Les êtres humains peuvent-ils s'entendre sur une définition universellement acceptée de nos valeurs communes ? Dans cet article, le professeur Schemei
Déclaration des droits de l'homme et du citoyen en 1789
© Domaine publique

Peut-on s’entendre sur une définition universellement acceptée de ce qui nous est commun, à nous les êtres humains ? Si nous n’y parvenions pas, l’humanité en serait-elle enrichie, car la diversité des modes de vie et de pensée se maintiendrait ? Cet enrichissement sera-t-il suffisant pour que des sociétés diverses se complètent dans un monde « pluriversel » ? Ou bien au contraire, les conflits se multiplieront-ils, les différences étant autant de gouffres béants entre sociétés ?

Une ou plusieurs grandes puissances ne seront-elles pas tentées d’imposer leur conception de ce qui est, selon elles, « universel » ?

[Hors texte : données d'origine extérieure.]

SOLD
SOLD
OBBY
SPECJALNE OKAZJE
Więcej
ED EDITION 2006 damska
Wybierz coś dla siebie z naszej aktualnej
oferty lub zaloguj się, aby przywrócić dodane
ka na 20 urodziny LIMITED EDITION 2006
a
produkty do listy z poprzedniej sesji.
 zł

Ce n’est pas tout : il faut encore savoir comment distinguer ce qui est universel et ce qui ne l’est pas, ce qui suppose d’établir une liste de valeurs et de vertus reconnues comme prioritaires partout (par exemple : la liberté, la propriété, la loyauté, l’honnêteté, la solidarité ; puis de voir dans quelle mesure elles le sont vraiment, une entreprise qui n’est pas simple.

Valeurs universelles

Commençons par les valeurs universelles. Partout et toujours, les témoignages qui nous parviennent en placent quelques-unes au cœur de leur réflexion. Faisons-en la liste : d’abord, des libertés et des droits : (les « droits imprescriptibles » de la personne humaine : l’égalité, y compris liberté de genre ; les libertés publiques, y compris la liberté de croyance ; le droit au bonheur, y compris l’épanouissement personnel).

Ensuite, les humains ont aussi des devoirs : le civisme, le sacrifice de soi, le respect d’autrui, le respect de la vie, l’unité « nationale ».

On peut déduire l’universalité de ces valeurs de la lecture attentive des Déclarations des droits, en partant des précurseurs : ces valeurs ont été très tôt reconnues comme universelles.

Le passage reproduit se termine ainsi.